Laboratory specimens may travel for analysis to facilities far from the point of collection, with some literally traveling the globe. This process is more complicated than it might seem. It requires quality specimen collection, secure transport and timely delivery—and there are opportunities for error at every step. Difficulties notwithstanding, on-time delivery of quality specimens is critical to early disease detection, which controls the spread of pathogens to save lives. Recently APHL and CDC partnered to address these challenges with two Respiratory and Cerebral Spinal Fluid (CSF) Specimen Packaging and Shipping courses in Entebbe, Uganda and Hanoi, Vietnam. Organized under the laboratory initiative of the Global Health Security Agenda (GHSA), the courses aim to improve detection of pathogens threatening global health. Additional courses will be conducted in GHSA countries in Africa, Southeast Asia and the WHO Western Pacific Region.
Maintaining Specimen Quality
In the laboratory, there is an age-old adage: “Garbage in…garbage out.” Specimen quality starts at the point of collection and continues through travel by land, sea or air to the point of delivery. Optimal conditions must be maintained to preserve sample integrity, which is easier said than done, especially in resource-limited settings. The APHL-CDC course aims to eliminate the “garbage in” problem with detailed instructions for collecting and packaging respiratory and CSF specimens, including collection devices, transport media and the temperature to be maintained throughout shipping.
Moving Specimens Safely and Securely
Release of infectious substances from a package of specimens can pose serious risks to transportation carriers, package handlers and the public. To ensure everyone is safe at every step along the way, infectious substances must be handled with care and shipped in accordance with international regulations. The APHL-CDC course dedicates a full day to the WHO Infectious Substances Shipping Training, which examines classification, documentation, marking, labeling, packaging of infectious substances and preparation of shipments requiring the use of dry ice.

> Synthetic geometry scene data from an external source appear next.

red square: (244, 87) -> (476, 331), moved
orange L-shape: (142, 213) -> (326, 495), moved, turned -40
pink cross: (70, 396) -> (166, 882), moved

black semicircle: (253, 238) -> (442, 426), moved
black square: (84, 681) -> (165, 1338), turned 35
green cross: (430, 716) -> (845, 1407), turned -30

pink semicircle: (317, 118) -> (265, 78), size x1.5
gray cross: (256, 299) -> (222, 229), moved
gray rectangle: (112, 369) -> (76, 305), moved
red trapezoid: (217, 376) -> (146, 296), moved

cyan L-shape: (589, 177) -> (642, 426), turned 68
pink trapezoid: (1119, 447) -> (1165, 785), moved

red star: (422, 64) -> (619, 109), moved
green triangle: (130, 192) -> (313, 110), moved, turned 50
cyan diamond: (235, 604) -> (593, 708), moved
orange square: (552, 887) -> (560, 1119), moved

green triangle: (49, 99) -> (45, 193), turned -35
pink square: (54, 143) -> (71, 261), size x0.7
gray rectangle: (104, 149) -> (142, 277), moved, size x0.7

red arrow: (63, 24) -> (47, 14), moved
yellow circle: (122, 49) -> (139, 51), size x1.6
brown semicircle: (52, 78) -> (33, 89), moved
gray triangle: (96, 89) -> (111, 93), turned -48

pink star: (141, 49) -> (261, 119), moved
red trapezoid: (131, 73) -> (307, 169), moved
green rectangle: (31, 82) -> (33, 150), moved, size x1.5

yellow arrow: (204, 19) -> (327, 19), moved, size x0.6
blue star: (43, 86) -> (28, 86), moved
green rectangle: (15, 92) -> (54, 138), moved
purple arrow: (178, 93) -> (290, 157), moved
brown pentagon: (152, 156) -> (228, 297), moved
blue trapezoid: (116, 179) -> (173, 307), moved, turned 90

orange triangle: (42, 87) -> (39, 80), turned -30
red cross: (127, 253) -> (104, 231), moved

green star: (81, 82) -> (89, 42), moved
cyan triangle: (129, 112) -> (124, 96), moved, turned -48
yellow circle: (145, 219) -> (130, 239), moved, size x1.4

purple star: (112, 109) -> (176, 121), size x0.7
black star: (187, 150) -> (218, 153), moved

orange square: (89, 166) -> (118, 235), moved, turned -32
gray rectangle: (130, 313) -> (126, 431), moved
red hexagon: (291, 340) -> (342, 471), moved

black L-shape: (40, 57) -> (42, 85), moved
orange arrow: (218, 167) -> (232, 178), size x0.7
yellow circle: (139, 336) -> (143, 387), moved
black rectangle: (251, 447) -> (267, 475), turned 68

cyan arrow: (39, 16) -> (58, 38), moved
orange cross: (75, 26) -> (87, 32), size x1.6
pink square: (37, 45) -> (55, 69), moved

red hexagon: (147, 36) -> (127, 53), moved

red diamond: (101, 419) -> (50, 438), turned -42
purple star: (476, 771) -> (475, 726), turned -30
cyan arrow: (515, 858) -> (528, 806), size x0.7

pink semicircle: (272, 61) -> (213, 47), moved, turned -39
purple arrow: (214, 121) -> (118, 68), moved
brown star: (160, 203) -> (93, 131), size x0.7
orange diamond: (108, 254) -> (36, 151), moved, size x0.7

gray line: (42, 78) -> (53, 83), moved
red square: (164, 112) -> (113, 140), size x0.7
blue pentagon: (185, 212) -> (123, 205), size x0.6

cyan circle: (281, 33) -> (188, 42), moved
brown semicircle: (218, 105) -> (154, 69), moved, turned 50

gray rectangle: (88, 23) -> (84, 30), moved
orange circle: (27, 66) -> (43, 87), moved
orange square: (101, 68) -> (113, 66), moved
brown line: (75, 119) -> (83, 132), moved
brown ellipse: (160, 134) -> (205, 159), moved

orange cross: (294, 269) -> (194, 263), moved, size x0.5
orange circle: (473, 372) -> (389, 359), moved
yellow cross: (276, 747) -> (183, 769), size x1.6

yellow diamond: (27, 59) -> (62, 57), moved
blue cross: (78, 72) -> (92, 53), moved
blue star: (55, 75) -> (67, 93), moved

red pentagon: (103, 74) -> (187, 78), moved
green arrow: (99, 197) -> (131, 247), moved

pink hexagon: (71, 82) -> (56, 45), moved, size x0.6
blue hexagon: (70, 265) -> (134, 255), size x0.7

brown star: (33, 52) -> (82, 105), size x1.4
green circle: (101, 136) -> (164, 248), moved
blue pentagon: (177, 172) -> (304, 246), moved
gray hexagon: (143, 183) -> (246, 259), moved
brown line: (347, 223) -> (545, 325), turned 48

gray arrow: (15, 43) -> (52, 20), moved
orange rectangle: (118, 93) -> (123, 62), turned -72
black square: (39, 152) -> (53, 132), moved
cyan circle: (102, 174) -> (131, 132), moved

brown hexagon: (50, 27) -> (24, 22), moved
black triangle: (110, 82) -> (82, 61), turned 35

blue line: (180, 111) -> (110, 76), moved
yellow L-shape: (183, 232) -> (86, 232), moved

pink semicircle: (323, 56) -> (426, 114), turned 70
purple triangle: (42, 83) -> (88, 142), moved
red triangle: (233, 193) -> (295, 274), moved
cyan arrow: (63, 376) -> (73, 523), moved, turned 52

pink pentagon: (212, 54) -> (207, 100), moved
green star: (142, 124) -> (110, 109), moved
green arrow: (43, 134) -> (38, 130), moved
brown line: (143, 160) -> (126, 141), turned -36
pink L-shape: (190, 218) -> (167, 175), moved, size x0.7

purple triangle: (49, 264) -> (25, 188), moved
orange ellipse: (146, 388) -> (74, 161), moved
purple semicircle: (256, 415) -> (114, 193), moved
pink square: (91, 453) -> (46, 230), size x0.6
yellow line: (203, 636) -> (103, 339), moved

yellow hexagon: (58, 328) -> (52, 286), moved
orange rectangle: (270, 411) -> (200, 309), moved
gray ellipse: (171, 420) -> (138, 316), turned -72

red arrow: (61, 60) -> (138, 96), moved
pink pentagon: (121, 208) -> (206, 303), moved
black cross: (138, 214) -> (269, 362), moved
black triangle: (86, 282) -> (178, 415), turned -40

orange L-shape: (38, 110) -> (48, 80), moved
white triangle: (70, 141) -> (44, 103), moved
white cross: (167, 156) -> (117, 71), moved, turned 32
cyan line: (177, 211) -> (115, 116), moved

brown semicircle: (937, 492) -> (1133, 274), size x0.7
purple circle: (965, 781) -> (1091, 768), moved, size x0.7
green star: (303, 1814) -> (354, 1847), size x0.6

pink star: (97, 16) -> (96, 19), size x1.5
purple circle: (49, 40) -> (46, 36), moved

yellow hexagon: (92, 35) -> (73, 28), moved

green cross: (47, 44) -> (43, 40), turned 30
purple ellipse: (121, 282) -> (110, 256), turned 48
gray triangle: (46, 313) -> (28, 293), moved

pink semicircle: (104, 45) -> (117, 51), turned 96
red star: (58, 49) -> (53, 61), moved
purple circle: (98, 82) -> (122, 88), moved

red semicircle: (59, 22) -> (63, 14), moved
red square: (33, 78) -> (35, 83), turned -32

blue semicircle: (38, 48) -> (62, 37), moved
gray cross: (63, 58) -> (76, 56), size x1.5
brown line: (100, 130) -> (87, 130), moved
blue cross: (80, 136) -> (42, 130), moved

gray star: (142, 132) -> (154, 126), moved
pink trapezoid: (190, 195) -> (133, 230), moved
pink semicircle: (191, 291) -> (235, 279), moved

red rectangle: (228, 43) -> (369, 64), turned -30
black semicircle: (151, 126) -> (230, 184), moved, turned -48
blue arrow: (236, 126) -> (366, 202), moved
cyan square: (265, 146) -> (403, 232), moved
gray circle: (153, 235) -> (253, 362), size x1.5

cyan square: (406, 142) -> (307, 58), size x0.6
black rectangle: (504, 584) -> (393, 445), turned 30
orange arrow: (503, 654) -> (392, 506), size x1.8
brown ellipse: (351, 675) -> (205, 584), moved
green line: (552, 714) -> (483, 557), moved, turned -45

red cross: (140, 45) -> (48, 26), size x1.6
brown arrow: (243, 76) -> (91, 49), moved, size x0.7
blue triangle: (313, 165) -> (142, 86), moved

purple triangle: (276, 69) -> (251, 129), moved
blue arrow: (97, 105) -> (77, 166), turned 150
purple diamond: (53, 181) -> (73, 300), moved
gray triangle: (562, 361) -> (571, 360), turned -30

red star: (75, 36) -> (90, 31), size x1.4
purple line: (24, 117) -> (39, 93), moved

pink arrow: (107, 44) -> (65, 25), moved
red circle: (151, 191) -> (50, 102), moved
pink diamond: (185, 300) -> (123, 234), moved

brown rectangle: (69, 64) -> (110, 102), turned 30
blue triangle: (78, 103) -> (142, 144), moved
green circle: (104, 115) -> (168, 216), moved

This training also provides hands-on practice with shipping documentation and packaging of mock specimens for Category A and Category B shipments.
43 Trained from 17 Countries
The APHL-CDC packaging and shipping courses trained 43 participants representing 29 institutions from 17 countries. Ninety-eight percent received a passing score on the WHO Infectious Substances Shipping Training exam, with a knowledge gain of 66% between the pre- and post-tests. Participants can use the exam certification to demonstrate competency and ultimately become certified to ship by their individual laboratories. As more laboratorians master the complexities of packaging and shipping, laboratory systems will reap the benefits of more efficient and secure exchange of specimens.